▶ Directions
Going down the listing below, print exactly each line from the one with "PROGRAMA DETECTOR DE PLÁGIO" up to and including the one with "Universidade Federal de", and skip the rest.

▶ Exercise input
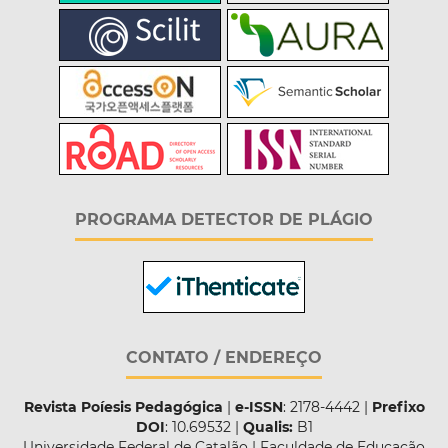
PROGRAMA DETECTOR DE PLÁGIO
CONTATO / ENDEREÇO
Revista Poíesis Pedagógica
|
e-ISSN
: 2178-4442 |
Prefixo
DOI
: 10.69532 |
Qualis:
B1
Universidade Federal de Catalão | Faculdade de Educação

---

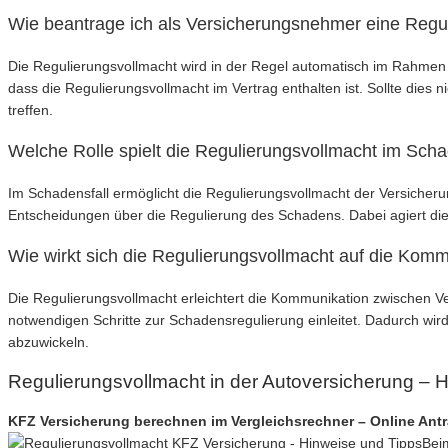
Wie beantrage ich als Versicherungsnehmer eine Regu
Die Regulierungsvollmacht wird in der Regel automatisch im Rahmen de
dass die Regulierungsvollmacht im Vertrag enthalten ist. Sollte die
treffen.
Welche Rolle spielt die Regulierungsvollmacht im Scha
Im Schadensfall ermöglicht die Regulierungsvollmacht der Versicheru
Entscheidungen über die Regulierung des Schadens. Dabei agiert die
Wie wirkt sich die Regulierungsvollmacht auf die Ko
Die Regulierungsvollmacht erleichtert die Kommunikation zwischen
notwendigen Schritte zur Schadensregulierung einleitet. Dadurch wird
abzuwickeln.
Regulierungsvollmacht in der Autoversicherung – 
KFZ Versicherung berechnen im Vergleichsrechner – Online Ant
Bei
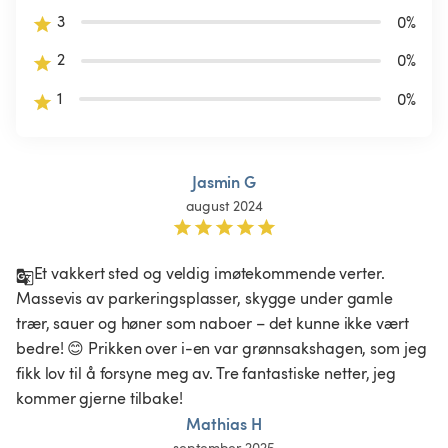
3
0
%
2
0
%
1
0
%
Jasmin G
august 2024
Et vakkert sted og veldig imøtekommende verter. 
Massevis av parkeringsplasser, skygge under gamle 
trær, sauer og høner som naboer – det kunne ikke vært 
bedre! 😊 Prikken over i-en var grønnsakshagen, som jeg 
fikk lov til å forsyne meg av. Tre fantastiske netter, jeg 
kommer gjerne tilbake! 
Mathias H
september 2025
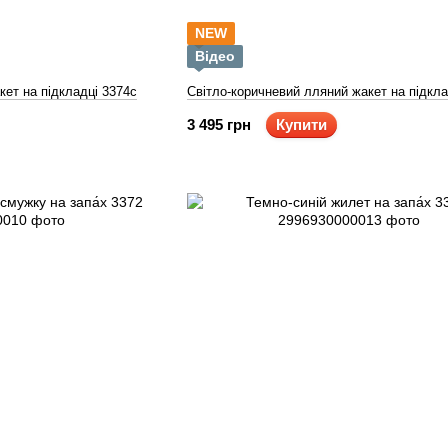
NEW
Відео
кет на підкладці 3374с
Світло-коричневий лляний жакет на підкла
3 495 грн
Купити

* * *

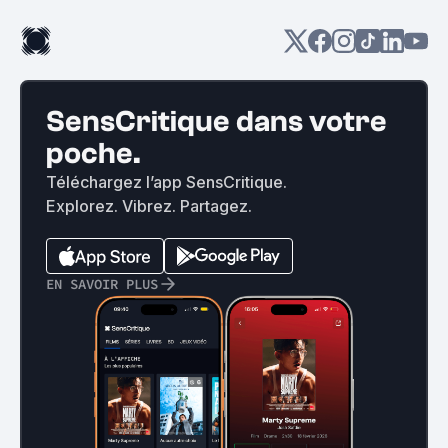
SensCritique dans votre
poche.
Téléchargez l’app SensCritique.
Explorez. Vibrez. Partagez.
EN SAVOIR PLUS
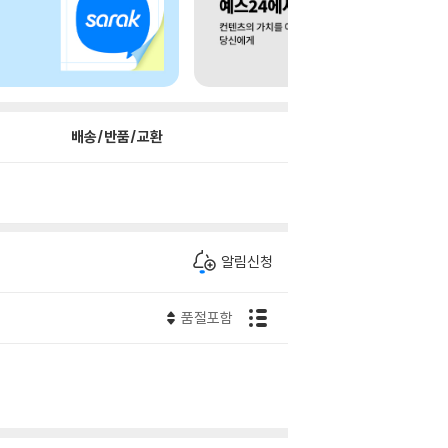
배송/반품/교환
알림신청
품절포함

▶ Solution
PROGRAMA DETECTOR DE PLÁGIO
CONTATO / ENDEREÇO
Revista Poíesis Pedagógica
|
e-ISSN
: 2178-4442 |
Prefixo
DOI
: 10.69532 |
Qualis:
B1
Universidade Federal de Catalão | Faculdade de Educação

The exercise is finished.